[Source data Boundary: Start]

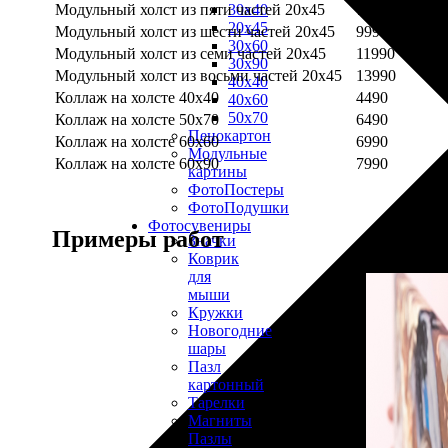
Модульный холст из пяти частей 20х45
7990
30х40
20х45
Модульный холст из шести частей 20х45
9990
30х60
Модульный холст из семи частей 20х45
11990
30х90
Модульный холст из восьми частей 20х45
13990
40х40
Коллаж на холсте 40х40
4490
40х60
50х70
Коллаж на холсте 50х70
6490
Пенокартон
Коллаж на холсте 60х60
6990
Модульные
Коллаж на холсте 60х90
7990
картины
ФотоПостеры
ФотоПодушки
Фотоcувениры
Примеры работ
Значки
Коврик
для
мыши
Кружки
Новогодние
шары
Пазл
картонный
Тарелки
Магниты
Пазлы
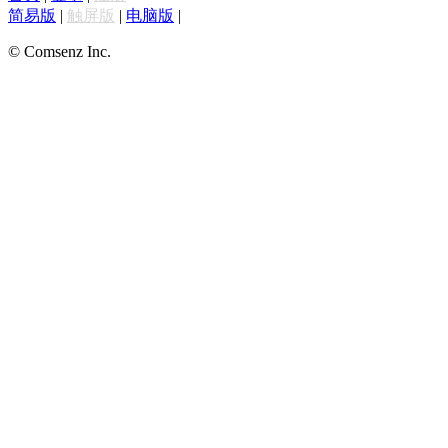
简易版
|
触屏版
|
电脑版
|
© Comsenz Inc.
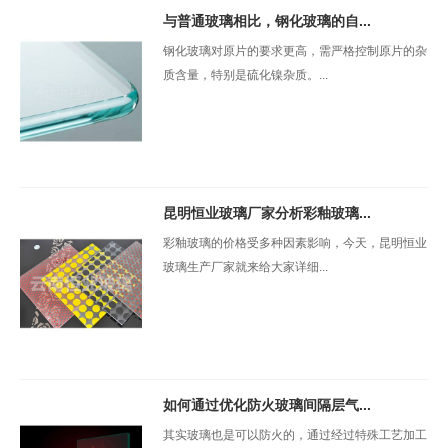
与普通玻璃相比，钢化玻璃的自...
钢化玻璃对原片的要求更高，需严格控制原片的杂
质含量，特别是硫化镍杂质。...
昆明恒业玻璃厂家分析彩釉玻璃...
彩釉玻璃的价格受多种因素影响，今天，昆明恒业
玻璃生产厂家就来给大家详细...
如何通过优化防火玻璃间隔层气...
其实玻璃也是可以防火的，通过经过特殊工艺加工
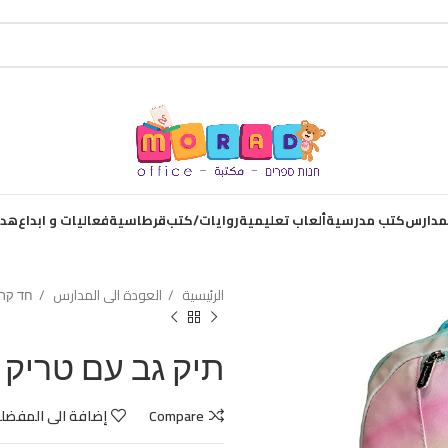
لمدارس
كتب مدرسية
ألعاب تعليمية
روايات/كتب
قرطاسية
فعاليات و ابداع
هدا
الرئيسية
العودة الى المدارس
חד קר
תיק גב עם טריק 
Compare
إضافة الى المفضل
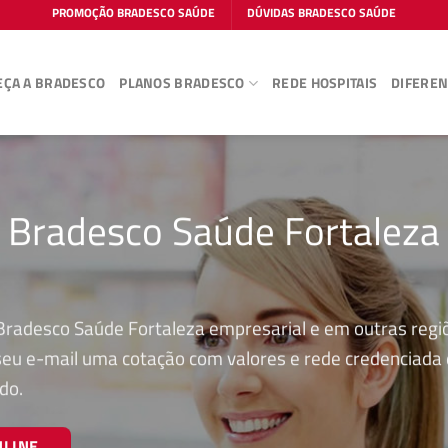
PROMOÇÃO BRADESCO SAÚDE
DÚVIDAS BRADESCO SAÚDE
ÇA A BRADESCO
PLANOS BRADESCO
REDE HOSPITAIS
DIFEREN
o Bradesco Saúde Fortaleza
Bradesco Saúde Fortaleza empresarial e em outras regi
 seu e-mail uma cotação com valores e rede credenciada
do.
NLINE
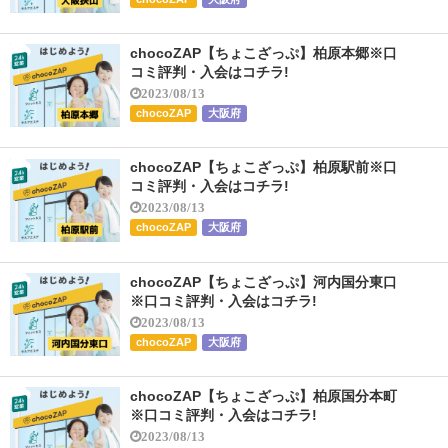
chocoZAP【ちょこざっぷ】柏原本郷※口
コミ評判・入会はコチラ!
2023/08/13
chocoZAP
大阪府
chocoZAP【ちょこざっぷ】柏原駅前※口
コミ評判・入会はコチラ!
2023/08/13
chocoZAP
大阪府
chocoZAP【ちょこざっぷ】河内国分東口
※口コミ評判・入会はコチラ!
2023/08/13
chocoZAP
大阪府
chocoZAP【ちょこざっぷ】柏原国分本町
※口コミ評判・入会はコチラ!
2023/08/13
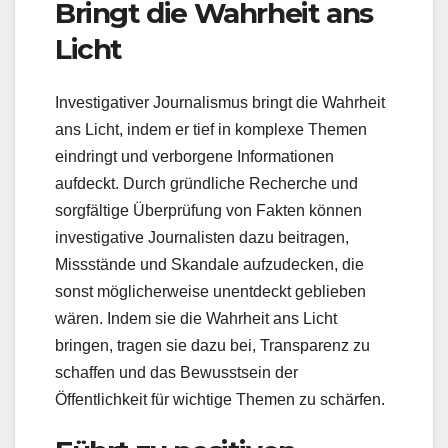
Bringt die Wahrheit ans
Licht
Investigativer Journalismus bringt die Wahrheit
ans Licht, indem er tief in komplexe Themen
eindringt und verborgene Informationen
aufdeckt. Durch gründliche Recherche und
sorgfältige Überprüfung von Fakten können
investigative Journalisten dazu beitragen,
Missstände und Skandale aufzudecken, die
sonst möglicherweise unentdeckt geblieben
wären. Indem sie die Wahrheit ans Licht
bringen, tragen sie dazu bei, Transparenz zu
schaffen und das Bewusstsein der
Öffentlichkeit für wichtige Themen zu schärfen.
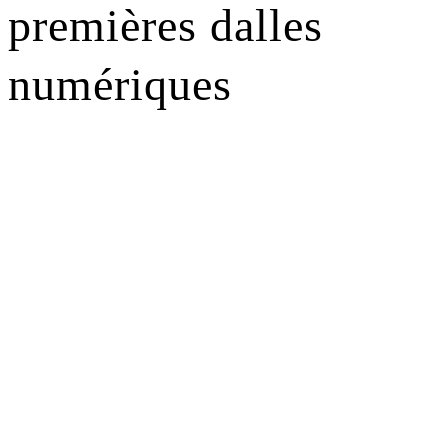
premières dalles
numériques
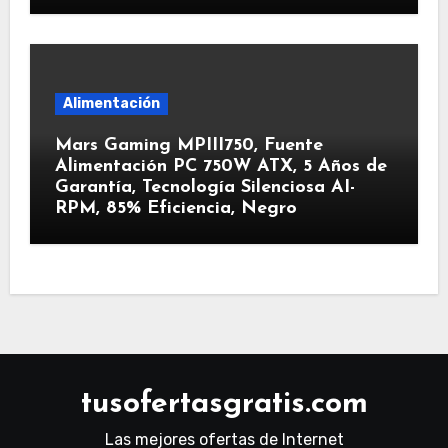
Alimentación
Mars Gaming MPIII750, Fuente
Alimentación PC 750W ATX, 5 Años de
Garantía, Tecnología Silenciosa AI-
RPM, 85% Eficiencia, Negro
tusofertasgratis.com
Las mejores ofertas de Internet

[Source data Boundary: End]

Your task:
With the pictures left out, transcribe the material exactly.

Expected answer:
Модульный холст из пяти частей 20х45
7990
30х40
20х45
Модульный холст из шести частей 20х45
9990
30х60
Модульный холст из семи частей 20х45
11990
30х90
Модульный холст из восьми частей 20х45
13990
40х40
Коллаж на холсте 40х40
4490
40х60
50х70
Коллаж на холсте 50х70
6490
Пенокартон
Коллаж на холсте 60х60
6990
Модульные
Коллаж на холсте 60х90
7990
картины
ФотоПостеры
ФотоПодушки
Фотоcувениры
Примеры работ
Значки
Коврик
для
мыши
Кружки
Новогодние
шары
Пазл
картонный
Тарелки
Магниты
Пазлы
简易版
|
触屏版
|
电脑版
|
© Comsenz Inc.
与普通玻璃相比，钢化玻璃的自...
钢化玻璃对原片的要求更高，需严格控制原片的杂
质含量，特别是硫化镍杂质。...
昆明恒业玻璃厂家分析彩釉玻璃...
彩釉玻璃的价格受多种因素影响，今天，昆明恒业
玻璃生产厂家就来给大家详细...
如何通过优化防火玻璃间隔层气...
其实玻璃也是可以防火的，通过经过特殊工艺加工
لمدارس
كتب مدرسية
ألعاب تعليمية
روايات/كتب
قرطاسية
فعاليات و ابداع
هدا
الرئيسية
العودة الى المدارس
חד קר
תיק גב עם טריק 
Compare
إضافة الى المفضل
PROMOÇÃO BRADESCO SAÚDE
DÚVIDAS BRADESCO SAÚDE
ÇA A BRADESCO
PLANOS BRADESCO
REDE HOSPITAIS
DIFEREN
o Bradesco Saúde Fortaleza
Bradesco Saúde Fortaleza empresarial e em outras regi
 seu e-mail uma cotação com valores e rede credenciada
do.
NLINE
chocoZAP【ちょこざっぷ】柏原本郷※口
コミ評判・入会はコチラ!
2023/08/13
chocoZAP
大阪府
chocoZAP【ちょこざっぷ】柏原駅前※口
コミ評判・入会はコチラ!
2023/08/13
chocoZAP
大阪府
chocoZAP【ちょこざっぷ】河内国分東口
※口コミ評判・入会はコチラ!
2023/08/13
chocoZAP
大阪府
chocoZAP【ちょこざっぷ】柏原国分本町
※口コミ評判・入会はコチラ!
2023/08/13
Bringt die Wahrheit ans
Licht
Investigativer Journalismus bringt die Wahrheit
ans Licht, indem er tief in komplexe Themen
eindringt und verborgene Informationen
aufdeckt. Durch gründliche Recherche und
sorgfältige Überprüfung von Fakten können
investigative Journalisten dazu beitragen,
Missstände und Skandale aufzudecken, die
sonst möglicherweise unentdeckt geblieben
wären. Indem sie die Wahrheit ans Licht
bringen, tragen sie dazu bei, Transparenz zu
schaffen und das Bewusstsein der
Öffentlichkeit für wichtige Themen zu schärfen.
premières dalles
numériques
Alimentación
Mars Gaming MPIII750, Fuente
Alimentación PC 750W ATX, 5 Años de
Garantía, Tecnología Silenciosa AI-
RPM, 85% Eficiencia, Negro
tusofertasgratis.com
Las mejores ofertas de Internet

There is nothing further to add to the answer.